To prevent floating fruit, allow the preserves to cool 5 minutes before filling jars. Gently stir the preserves to distribute the fruit then fill the jars, leaving 1/4" headspace. Process half-pints in a 200 degree water bath for 10 minutes, pint jars for 15 minutes.
Chunky Family-Style Applesauce
Makes about 4 pint jars or 2 quart jars (It made 2 quarts and nearly a pint for me.)
7 lb unblemished firm apples
2 c apple juice or water (I used cider.)
1 1/2 to 2 cups sugar
2 T strained fresh lemon juice
Core, peel, and chop the apples.
In an 8-qt pan, combine the apple juice or water and 1 c. of the sugar. Over medium-low heat, stirring constantly, heat the mixture until the sugar is completely dissolved. Add the apples.
Over medium-high heat, bring the fruit micture to a boil. Reduce the heat, cover and boil gently until the apples are soft and translucent, about 20 minutes. Stir occasionally to prevent sticking. Remove the pan from the heat.
Using a potato masher or the back of a large spoon, gently crush the apples to the desired texture. Stir in the remaining sugar to taste and add the lemon juice.
Over medium-low heat, stirring constantly, heat the mixture until the sugar is completely dissolved. Increase the heat to medium and bring the mixture to a boil. Reduce the heat and simmer, stirring frequently, until the sauce thickens, about 10 minutes. Remove the pan from the heat.

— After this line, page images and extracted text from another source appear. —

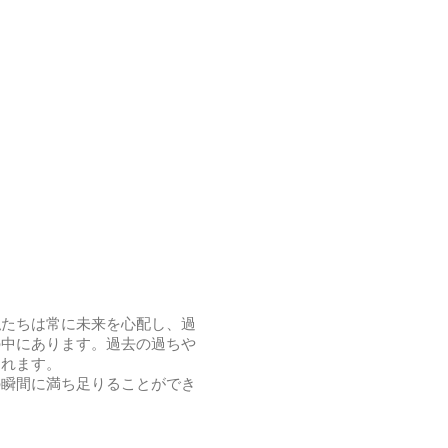
私たちは常に未来を心配し、過
の中にあります。過去の過ちや
されます。
の瞬間に満ち足りることができ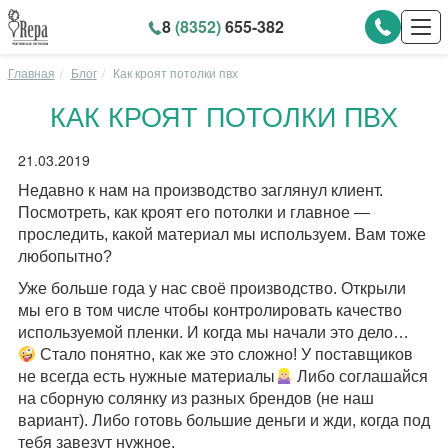
8
(8352)
655-382
Главная
Блог
Как кроят потолки пвх
КАК КРОЯТ ПОТОЛКИ ПВХ
21.03.2019
Недавно к нам на производство заглянул клиент.
Посмотреть, как кроят его потолки и главное —
проследить, какой материал мы используем. Вам тоже
любопытно?
Уже больше года у нас своё производство. Открыли
мы его в том числе чтобы контролировать качество
используемой пленки. И когда мы начали это дело…
Стало понятно, как же это сложно! У поставщиков
не всегда есть нужные материалы
Либо соглашайся
на сборную солянку из разных брендов (не наш
вариант). Либо готовь большие деньги и жди, когда под
тебя завезут нужное.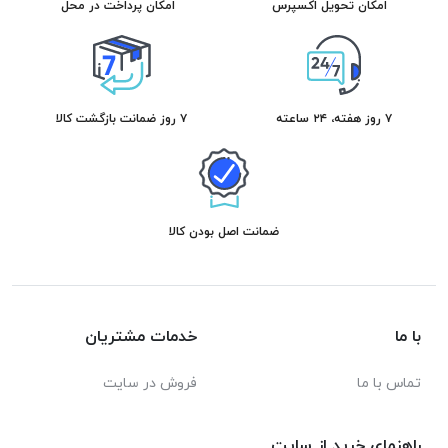
امکان تحویل اکسپرس
امکان پرداخت در محل
۷ روز هفته، ۲۴ ساعته
۷ روز ضمانت بازگشت کالا
ضمانت اصل بودن کالا
با ما
خدمات مشتریان
تماس با ما
فروش در سایت
راهنمای خرید از سایت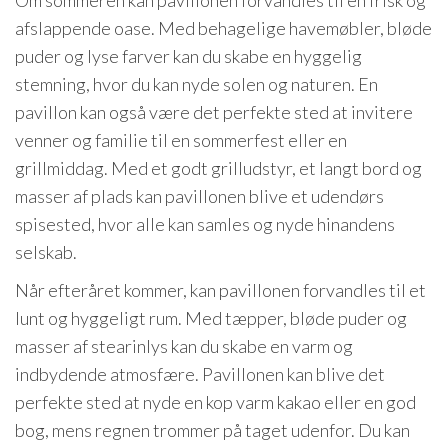
Om sommeren kan pavillonen forvandles til en frisk og
afslappende oase. Med behagelige havemøbler, bløde
puder og lyse farver kan du skabe en hyggelig
stemning, hvor du kan nyde solen og naturen. En
pavillon kan også være det perfekte sted at invitere
venner og familie til en sommerfest eller en
grillmiddag. Med et godt grilludstyr, et langt bord og
masser af plads kan pavillonen blive et udendørs
spisested, hvor alle kan samles og nyde hinandens
selskab.
Når efteråret kommer, kan pavillonen forvandles til et
lunt og hyggeligt rum. Med tæpper, bløde puder og
masser af stearinlys kan du skabe en varm og
indbydende atmosfære. Pavillonen kan blive det
perfekte sted at nyde en kop varm kakao eller en god
bog, mens regnen trommer på taget udenfor. Du kan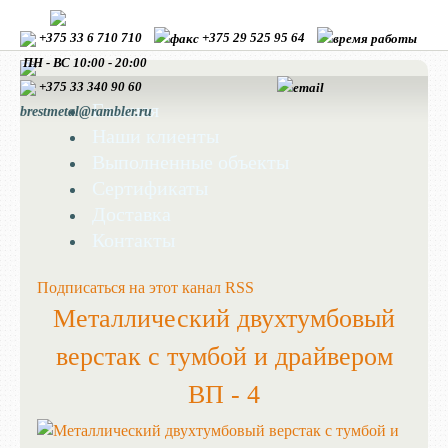
+375 33 6 710 710
+375 29 525 95 64
ПН - ВС 10:00 - 20:00
+375 33
340 90 60
Главная
brestmetal@rambler.ru
Наши клиенты
Выполненные объекты
Сертификаты
Доставка
Контакты
Подписаться на этот канал RSS
Металлический двухтумбовый
верстак с тумбой и драйвером
ВП - 4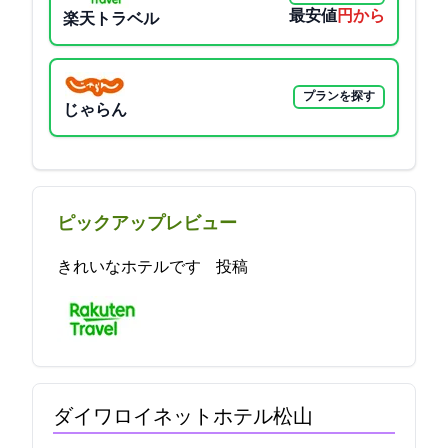
最安値
3100円から
楽天トラベル
プランを探す
じゃらん
ピックアップレビュー
きれいなホテルです 2021-11-11 22:05:50投稿
ダイワロイネットホテル松山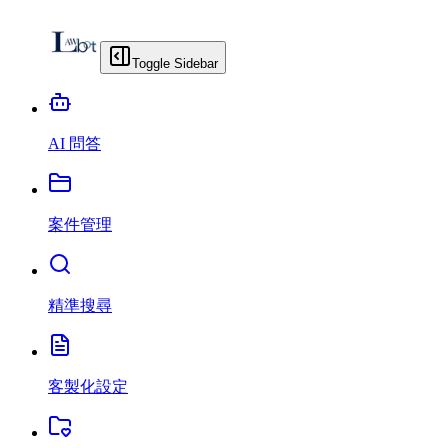
Toggle Sidebar
AI 問答
案件管理
精準搜尋
客製化設定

Ladle the sauce into hot jars, filling the jars about 1/3 full. Using a plastic spoon, press out any trapped air bubbles. Fill jars 2/3 full and repeat. Fill the jars, leaving about 1/2 inch headspace. Using a plastic knife or bubble freer, remove any remaining trapped air bubbles. Process both pint and quart jars in a 200 degree water bath for 20 minutes.